他们准备了一肚子的诗词歌赋,准备了一箩筐的经史典故,准备在风花雪月和圣人微言大义中,把泰昌的学者们,驳斥得体无完肤。
可现在,我给他们的,是两道他们从未思考过,甚至是不屑于去思考的题目。
在他们看来,民生,那是户部小吏和地方官员才需要操心的事情,怎么能和“国本”这种高大上的东西相提并论?
至于新学旧学,那就更可笑了。
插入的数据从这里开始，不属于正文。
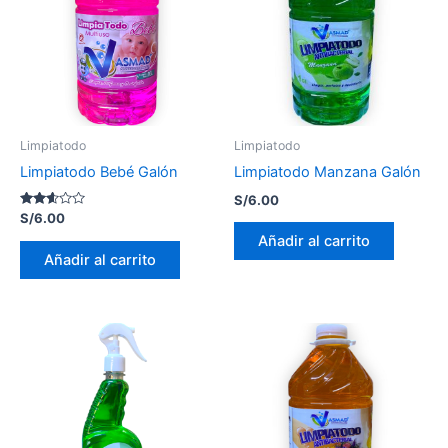
Limpiatodo
Limpiatodo
Limpiatodo Bebé Galón
Limpiatodo Manzana Galón
S/
6.00
Valorado
S/
6.00
con
Añadir al carrito
2.51
de 5
Añadir al carrito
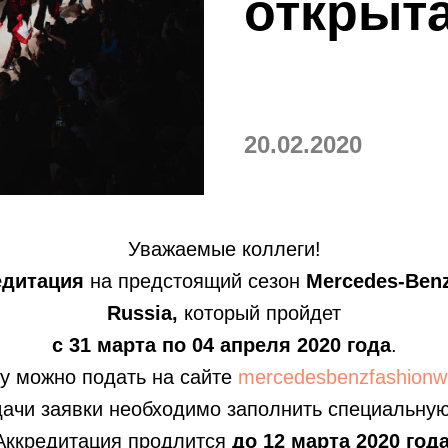
открыт
20.02.2020
Уважаемые коллеги!
едитация
на предстоящий сезон
Mercedes-Ben
Russia,
который пройдет
с 31 марта по 04 апреля 2020 года
.
у можно подать на сайте
mercedesbenzfashionw
ачи заявки необходимо заполнить специальну
Аккредитация продлится
до 12 марта 2020 года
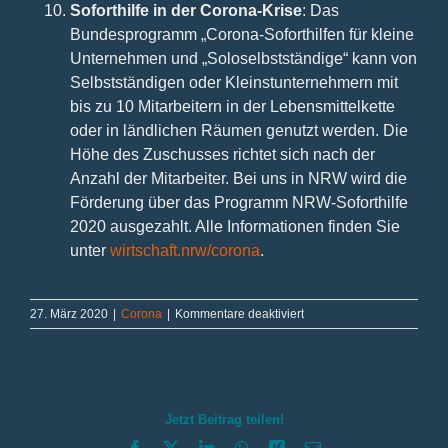
Soforthilfe in der Corona-Krise
: Das
Bundesprogramm „Corona-Soforthilfen für kleine
Unternehmen und „Soloselbstständige“ kann von
Selbstständigen oder Kleinstunternehmern mit
bis zu 10 Mitarbeitern in der Lebensmittelkette
oder in ländlichen Räumen genutzt werden. Die
Höhe des Zuschusses richtet sich nach der
Anzahl der Mitarbeiter. Bei uns in NRW wird die
Förderung über das Programm NRW-Soforthilfe
2020 ausgezahlt. Alle Informationen finden Sie
unter
wirtschaft.nrw/corona
.
für
27. März 2020
|
Corona
|
Kommentare deaktiviert
Update
27.3.2020
–
„NRW-
Sofortprogramm
Jetzt Beitrag teilen!
2020“
gestartet
Facebook
X
LinkedIn
WhatsApp
Xing
E-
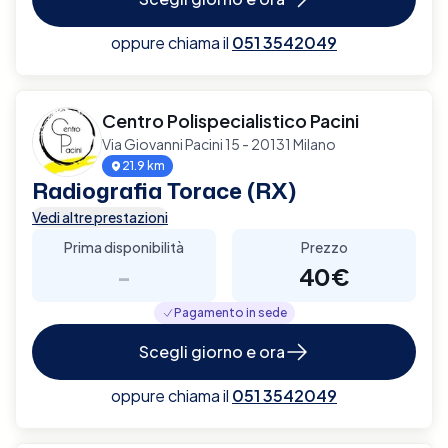
oppure chiama il
051 3542049
Centro Polispecialistico Pacini
Via Giovanni Pacini 15 - 20131 Milano
21.9 km
Radiografia Torace (RX)
Vedi altre prestazioni
Prima disponibilità
Prezzo
-
40€
Pagamento in sede
Scegli giorno e ora
oppure chiama il
051 3542049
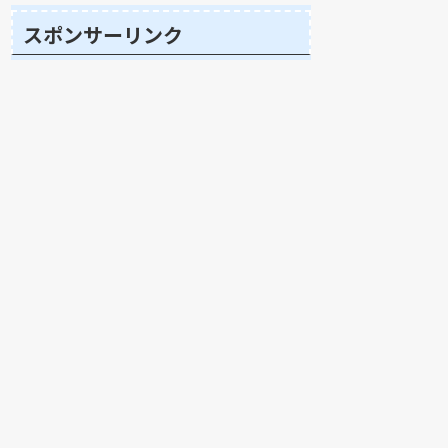
スポンサーリンク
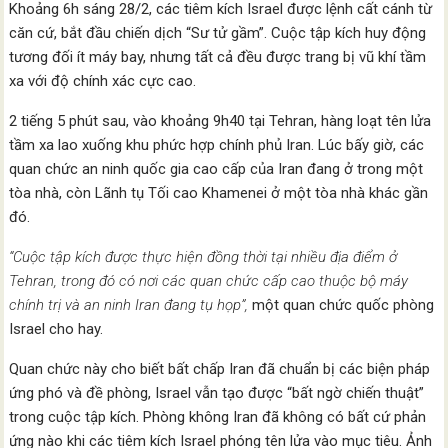
Khoảng 6h sáng 28/2, các tiêm kích Israel được lệnh cất cánh từ
căn cứ, bắt đầu chiến dịch “Sư tử gầm”. Cuộc tập kích huy động
tương đối ít máy bay, nhưng tất cả đều được trang bị vũ khí tầm
xa với độ chính xác cực cao.
2 tiếng 5 phút sau, vào khoảng 9h40 tại Tehran, hàng loạt tên lửa
tầm xa lao xuống khu phức hợp chính phủ Iran. Lúc bấy giờ, các
quan chức an ninh quốc gia cao cấp của Iran đang ở trong một
tòa nhà, còn Lãnh tụ Tối cao Khamenei ở một tòa nhà khác gần
đó.
“Cuộc tập kích được thực hiện đồng thời tại nhiều địa điểm ở
Tehran, trong đó có nơi các quan chức cấp cao thuộc bộ máy
chính trị và an ninh Iran đang tụ họp”,
một quan chức quốc phòng
Israel cho hay.
Quan chức này cho biết bất chấp Iran đã chuẩn bị các biện pháp
ứng phó và đề phòng, Israel vẫn tạo được “bất ngờ chiến thuật”
trong cuộc tập kích. Phòng không Iran đã không có bất cứ phản
ứng nào khi các tiêm kích Israel phóng tên lửa vào mục tiêu. Ảnh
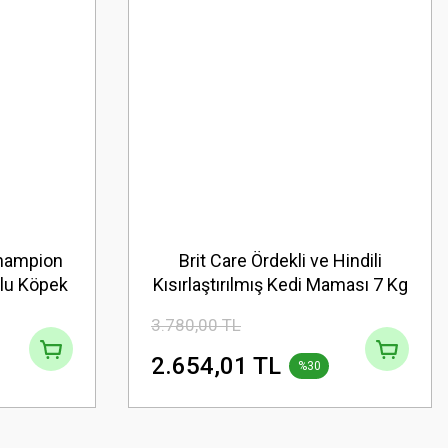
Champion
Brit Care Ördekli ve Hindili
lu Köpek
Kısırlaştırılmış Kedi Maması 7 Kg
6/2027)
(stt.12/2026)
3.780,00 TL
2.654,01 TL
%30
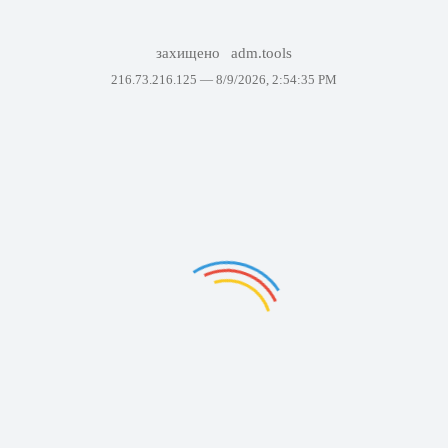
захищено
adm.tools
216.73.216.125 —
8/9/2026, 2:54:35 PM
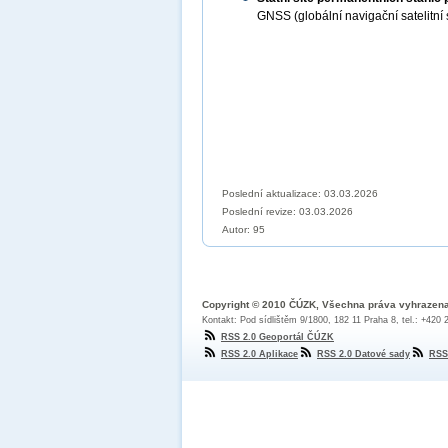
GNSS (globální navigační satelitn
Poslední aktualizace: 03.03.2026
Poslední revize:
03.03.2026
Autor: 95
Copyright © 2010 ČÚZK, Všechna práva vyhrazen
Kontakt: Pod sídlištěm 9/1800, 182 11 Praha 8, tel.: +420
RSS 2.0 Geoportál ČÚZK
RSS 2.0 Aplikace
RSS 2.0 Datové sady
RSS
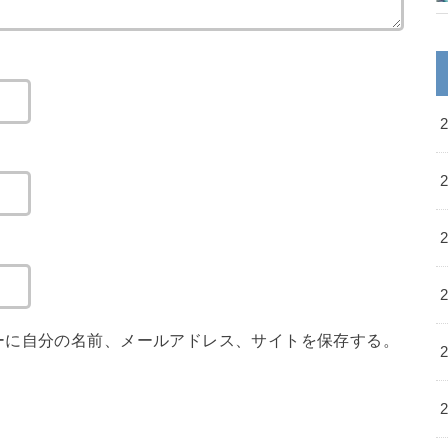
ーに自分の名前、メールアドレス、サイトを保存する。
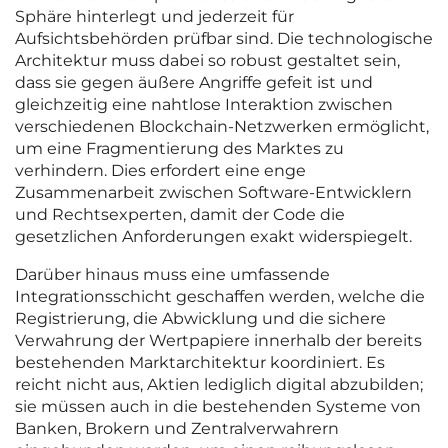
Sphäre hinterlegt und jederzeit für
Aufsichtsbehörden prüfbar sind. Die technologische
Architektur muss dabei so robust gestaltet sein,
dass sie gegen äußere Angriffe gefeit ist und
gleichzeitig eine nahtlose Interaktion zwischen
verschiedenen Blockchain-Netzwerken ermöglicht,
um eine Fragmentierung des Marktes zu
verhindern. Dies erfordert eine enge
Zusammenarbeit zwischen Software-Entwicklern
und Rechtsexperten, damit der Code die
gesetzlichen Anforderungen exakt widerspiegelt.
Darüber hinaus muss eine umfassende
Integrationsschicht geschaffen werden, welche die
Registrierung, die Abwicklung und die sichere
Verwahrung der Wertpapiere innerhalb der bereits
bestehenden Marktarchitektur koordiniert. Es
reicht nicht aus, Aktien lediglich digital abzubilden;
sie müssen auch in die bestehenden Systeme von
Banken, Brokern und Zentralverwahrern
学问,自古以来,就是圣人传下的经典,哪有什么新旧之分?我提出的所谓“新学”,在他们看来,不过是些不入流的“奇技淫巧”,根本就不能称之为“学”!
“荒谬!简直是荒谬!”一个须发皆白的老大儒,气得浑身发抖,指着我骂道,“民生乃末节,国本在人心!在于君臣父子之纲常,在于黎民百姓之教化!岂能与区区吃穿用度混为一谈!”
“至于新学旧学之辩,更是无稽之谈!圣人之道,万古长存,岂是你这黄口小儿,用一些旁门左道就能诋毁的!”
他这一番话,立刻引来了昭明使团的一片附和之声。
“说得对!瑞王殿下,你这是在混淆视听,颠倒黑白!”
“我等不与你辩论此等歪理邪说!”
看着他们那副义愤填膺,仿佛真理在握的样子,我笑了。
我就怕你们不激动。
“哦?”我故作惊讶地说道,“原来在各位大儒眼中,让百姓吃饱穿暖,安居乐业,竟然是‘末节’?原来研究如何提高粮食产量,如何发展经济,竟然是‘旁门左道’?”
我转向观众席上的其他三国使团,朗声问道:“敢问诸位,你们觉得,一个国家,是让百姓都吃饱饭重要,还是让大家都学会吟诗作对重要?”
这个问题,问得太直白,太粗暴了。
鸿煊的赵景曜,虽然看我不爽,但也忍不住嘀咕了一句:“废话,当然是吃饱饭重要。人都饿死了,还吟个屁的诗。”
永熙的靖亲王和青阳的顾丞相,更是深以为然地点了点头。他们刚刚花了几百万两白银,去买我那些高产作物的种子,为的是什么?不就是为了让百姓吃饱饭,为了国家的长治久安吗?
昭明使团的人,被我这一个简单粗暴的问题,给问住了。